Economic activity and energy


What you need to know:


Economic activities – Videos BBC (click on the image below)



Economic activities and sectors

Industry can be classified using a four-way division. Over time, the percentage of the population of a country working in these different sectors of industry will change as the country develops. This is covered in the ‘Employment structures’ section.

Primary industries are classified as those which produce the raw materials for industry. Examples include mining, quarrying, farming, fishing and forestry, all of which produce raw materials that can be processed in to a finished product – this is the primary sector


Secondary industries are the manufacturing and assembly industries. They take raw materials and manufacture finished products from them. Examples include steel manufacture, bread making and food processing – this is the secondary sector.

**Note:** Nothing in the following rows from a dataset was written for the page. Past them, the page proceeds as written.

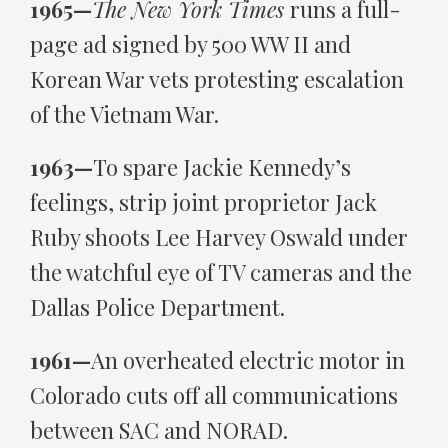
1965—
The New York Times
runs a full-
page ad signed by 500 WW II and
Korean War vets protesting escalation
of the Vietnam War.
1963—
To spare Jackie Kennedy’s
feelings, strip joint proprietor Jack
Ruby shoots Lee Harvey Oswald under
the watchful eye of TV cameras and the
Dallas Police Department.
1961—
An overheated electric motor in
Colorado cuts off all communications
between SAC and NORAD.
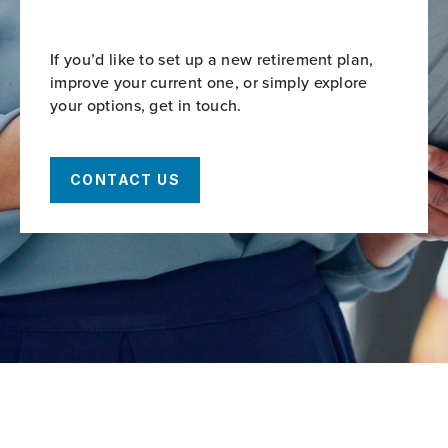
If you’d like to set up a new retirement plan,
improve your current one, or simply explore
your options, get in touch.
CONTACT US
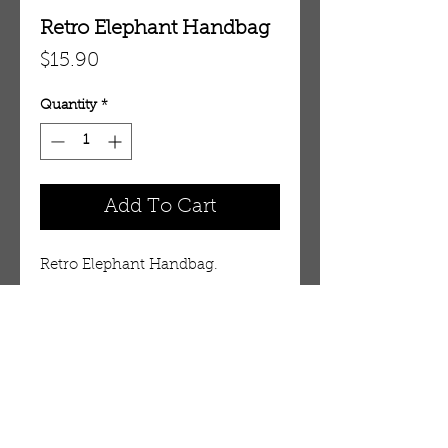
Retro Elephant Handbag
Price
$15.90
Quantity
*
Add To Cart
Retro Elephant Handbag.
Details
Carry your belongings in style
with an majestic elephant motif.
14" wide by 12" high. 14" long
OUR STORE
strap. 100% cotton. Made in India.
AMIR & ZAX, LLC.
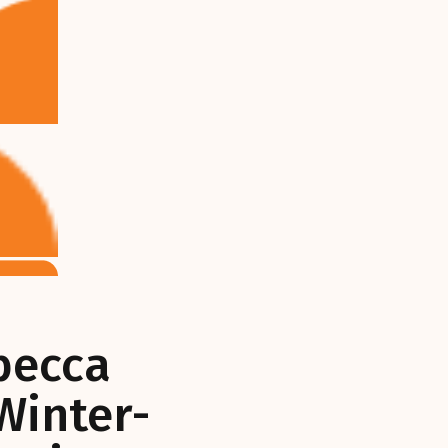
becca
Winter-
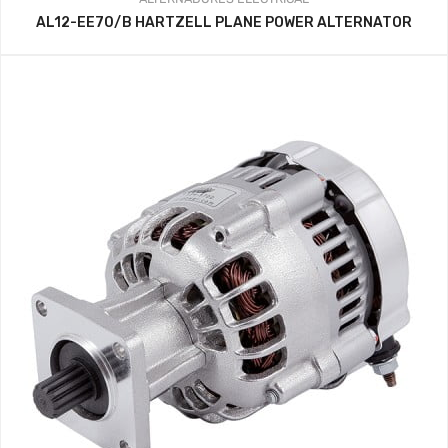
AL12-EE70/B HARTZELL PLANE POWER ALTERNATOR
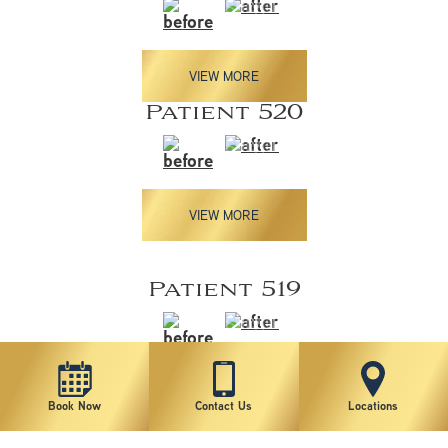
VIEW MORE
Patient 520
VIEW MORE
Patient 519
VIEW MORE
Book Now
Contact Us
Locations
Patient 518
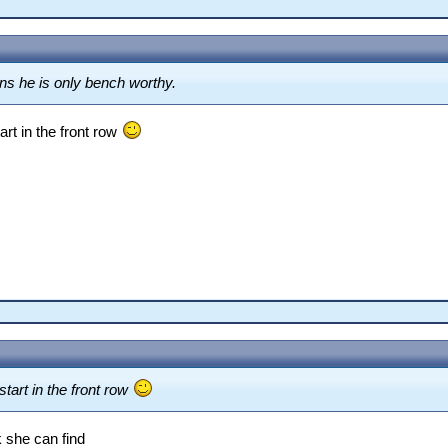
ons he is only bench worthy.
art in the front row
tart in the front row
 she can find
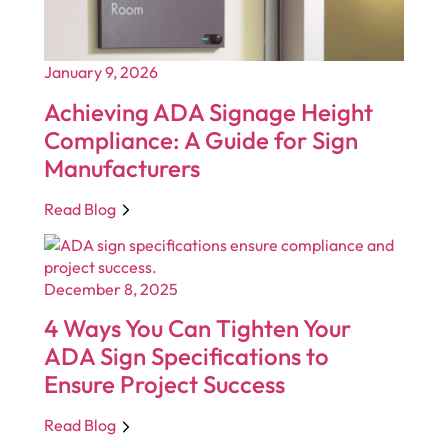
January 9, 2026
Achieving ADA Signage Height
Compliance: A Guide for Sign
Manufacturers
Read Blog
December 8, 2025
4 Ways You Can Tighten Your
ADA Sign Specifications to
Ensure Project Success
Read Blog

Tertiary industries are service industries, and are the area of most growth in the HICs. Examples include doctors, teachers, lawyers, estate agents, travel agents, accountants and policemen – this is the tertiary sector.


Quaternary industries are the newest, most hi-tech sector of industry. They are the research and development industries. Examples include the development of new computer components and research into GM crops – this is the quaternary sector.



Changes over time and space

As a country develops the proportion employed in the primary sector decreases and the proportion employed in the secondary and tertiary sectors increases. Eventually the quaternary sector develops as the country becomes more scientifically educated.

The Clark-Fisher model demonstrates how countries move through the three phases (pre-industrial, industrial and post-industrial). The UK is an example of post-industrial society.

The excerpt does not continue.